Start of GIVEN RECORDS

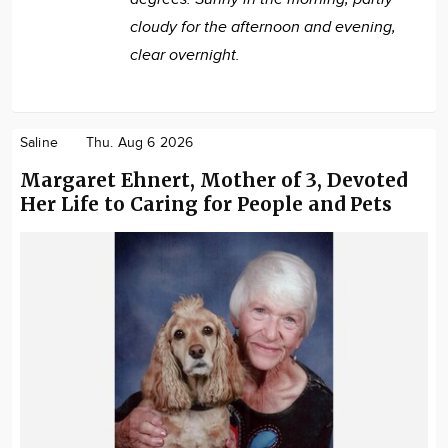
cloudy for the afternoon and evening,
clear overnight.
Saline
Thu. Aug 6 2026
Margaret Ehnert, Mother of 3, Devoted
Her Life to Caring for People and Pets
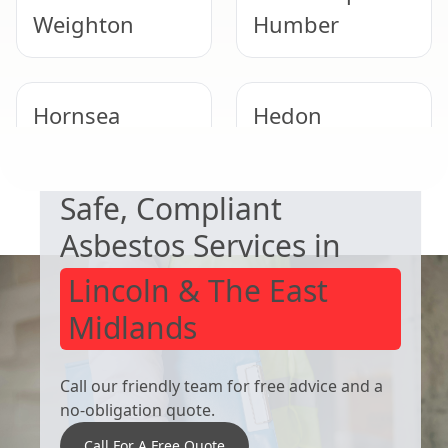
Weighton
Humber
Hornsea
Hedon
NEED HELP WITH ASBESTOS?
Safe, Compliant
Winterton
Pocklington
Asbestos Services in
Lincoln & The East
Midlands
Call our friendly team for free advice and a
no-obligation quote.
Call For A Free Quote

End of GIVEN RECORDS

TASK REQUIREMENTS
Gather every line from the listing above in which the word "Call" appears.

EXERCISE SOLUTION
Call our friendly team for free advice and a
Call For A Free Quote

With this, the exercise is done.